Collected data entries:

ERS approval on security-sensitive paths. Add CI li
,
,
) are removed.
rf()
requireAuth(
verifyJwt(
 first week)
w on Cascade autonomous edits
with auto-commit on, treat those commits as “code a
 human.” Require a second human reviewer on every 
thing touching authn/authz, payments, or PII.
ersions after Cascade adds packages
--
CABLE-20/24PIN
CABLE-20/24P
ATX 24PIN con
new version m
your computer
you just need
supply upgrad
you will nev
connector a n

WHAT THE TASK REQUIRES: From the entries above, extract only the lines running from the one containing "ATX 24PIN con" through the one containing "connector a n", inclusive.

EXERCISE RESPONSE:
ATX 24PIN con
new version m
your computer
you just need
supply upgrad
you will nev
connector a n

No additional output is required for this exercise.